Dubai: The UAE’s construction sector has shaken off the shackles imposed by liquidity worries and delayed contractor payments to put in a far better showing than was forecast at the start of the year. The combined value of tenders floated in the first three months alone crossed $10 billion (Dh36.7 billion) as against the $6.6 billion plus same time last year. The majority of the tenders — at about 65 per cent — related to infrastructure works as well as for the development of Dubai South — currently, the city’s biggest project site by taking up a massive 145 square kilometres. The same pace was maintained through the second quarter, the final tally of which will be known in the coming days.

And at some point in the second-half of the year, real estate related construction activity could pick up a gear or two. “It is highly likely that larger ticket sizes will start being issued at the masterplanned communities such as Dubai South, MBR City, Creek Harbour, Meydan, Mudon, Dubai Hills Estate, Akoya, Nshama and these move forwards towards completion in the next three to four years,” said Brian Kearney, Managing Director at Global Crushing Solutions, which operates a quarry in Fujairah and is part of GCP’s investment portfolio.

“Apart from base metals, prices have remained more or less stable with the market being relatively well supplied across the board. The overall construction cost index was down marginally (by less than 1 per cent) in the first quarter of 2016. The greatest volatility was observed in the price of steel, which showed a secular decline (falling by 20 per cent since 2011) but which in the short term has moved with considerable volatility in the international markets.”

Collective sentiments

UAE’s contractors will take it in any shape or form. After enduring a tough second-half last year, which was when the payment issue really started to hit their cash flow positions, many had no expectations of this year getting any better. In fact, collective sentiments during the first few days of January was at rock-bottom. It didn’t help that results put out by Arabtec showed up massive losses, and the real estate sector — on which project activity is so dependent — seemed in no mood to ramp up off-plan launches,

But it was then that silver linings started to show up. The Dubai Government confirmed that it will maintain a steady hand in terms of backing capital-intensive infrastructure projects. The Canal project was a visible manifestation of this and so were the round-the-clock activity in completing ambitious flyovers, bridges and road extensions. These were, at the same time, injecting a much-need boost of confidence into the sector.

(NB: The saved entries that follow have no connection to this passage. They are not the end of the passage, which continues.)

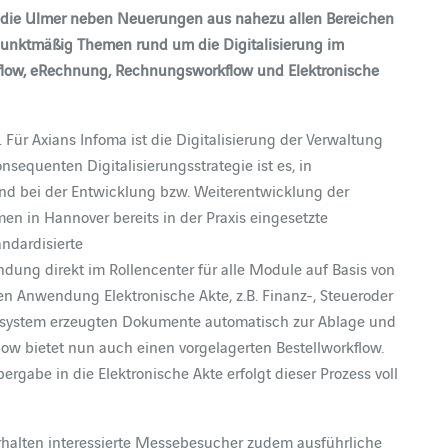
len die Ulmer neben Neuerungen aus nahezu allen Bereichen
nktmäßig Themen rund um die Digitalisierung im
kflow, eRechnung, Rechnungsworkflow und Elektronische
n. Für Axians Infoma ist die Digitalisierung der Verwaltung
nsequenten Digitalisierungsstrategie ist es, in
nd bei der Entwicklung bzw. Weiterentwicklung der
men in Hannover bereits in der Praxis eingesetzte
andardisierte
ndung direkt im Rollencenter für alle Module auf Basis von
n Anwendung Elektronische Akte, z.B. Finanz-, Steueroder
 newsystem erzeugten Dokumente automatisch zur Ablage und
ow bietet nun auch einen vorgelagerten Bestellworkflow.
gabe in die Elektronische Akte erfolgt dieser Prozess voll
rhalten interessierte Messebesucher zudem ausführliche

“It’s right that the conditions, whilst still challenging, are certainly better,” said Sachin Kerur at the law firm of Pinsent Masons, which brings out an annual survey on confidence levels and other trending issues in the Gulf’s construction industry.

Alternative sources

“In general, we haven’t seen the large-scale cancellation of projects that was expected as governments have tried, where possible, to continue with their programmes through other sources of finance or alternative sources from the private sector. Governments can’t afford to have programmes massively impacted as they’re key to the diversification of the economy. That’s why we haven’t seen quite the dramatic effect that was anticipated.”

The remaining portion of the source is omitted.